Sewage Regulation is Land Use Regulation Under RLUIPA
Also on September 5, the Department of Justice filed a Statement of Interest in a RLUIPA case in federal court in New Jersey arguing that a city’s denial of a sewage permit to an Islamic Center was a “zoning law” under RLUIPA.
RLUIPA’s land use protections apply to any applications of zoning or landmarking law. The Department argues in the case, Garden State Islamic Center v. City of Vineland, that the city’s sewage regulations are both incorporated into its zoning law, and were the means by which it applied its other zoning provisions in this case.
In a similar case that was brought by the United States, a federal court in Virginia held this past March that the sewage restrictions applied in that case constituted a land use regulation under RLUIPA.
Florida Man Pleads Guilty to Federal Hate Crime and WMD Charge for Attempted Attack on Synagogue
On August 16, a Florida man pleaded guilty to a federal hate crime (18 U.S.C. 247) for attempting to attack an Aventura, Florida synagogue, and to a charge of attempting to use a weapon of mass destruction.
During the plea proceedings, James Gonzalo Medina admitted that in March and April 2016, he planned to conduct a firearms or explosives attack on the Aventura Turnberry Jewish Center and took steps to prepare for this attack, including conducting surveillance of the Jewish Center. On April 29, 2016, Medina took possession of what he believed to be an explosive device, obtained from a Southern Florida Joint Terrorism Task Force agent, and approached the Jewish Center on foot with the device in hand, intending to commit the attack. A sentencing date has not been set.

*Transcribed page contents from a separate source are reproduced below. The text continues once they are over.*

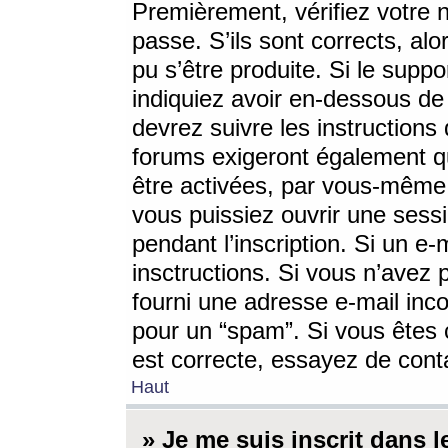
Premièrement, vérifiez votre n
passe. S’ils sont corrects, a
pu s’être produite. Si le supp
indiquiez avoir en-dessous de 
devrez suivre les instruction
forums exigeront également qu
être activées, par vous-même 
vous puissiez ouvrir une sessi
pendant l’inscription. Si un e
insctructions. Si vous n’avez 
fourni une adresse e-mail incor
pour un “spam”. Si vous êtes c
est correcte, essayez de cont
Haut
» Je me suis inscrit dans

On the day of the plea, Attorney General Sessions said: “Acts of bigotry and hatred are evil and have no place in our society. One of the top priorities of this Department of Justice is reducing violent crime, and you can be sure that this includes hate crime. We will not tolerate this repugnant lawlessness, and we will be vigilant in prosecuting hate crime offenders to the fullest extent of the law. I want to thank the Federal Bureau of Investigation, the Southern Florida Joint Terrorism Task Force, and all of the Department of Justice attorneys and staff who worked to bring this criminal to justice, and I assure every American that the Department of Justice is committed to protecting their rights.”
Attorney General Sessions created a Hate Crimes Subcommittee, to his Task Force on Crime Reduction and Public Safety. The Hate Crimes Subcommittee held a one-day summit in June in which stakeholders from around the country and the Department of Justice came together to discuss ways to enhance the investigation, prosecution, and prevention of hate crimes, and improve hate-crime data collection. More information about the Civil Rights Division’s efforts to combat hate crimes are available on its Hate Crimes page.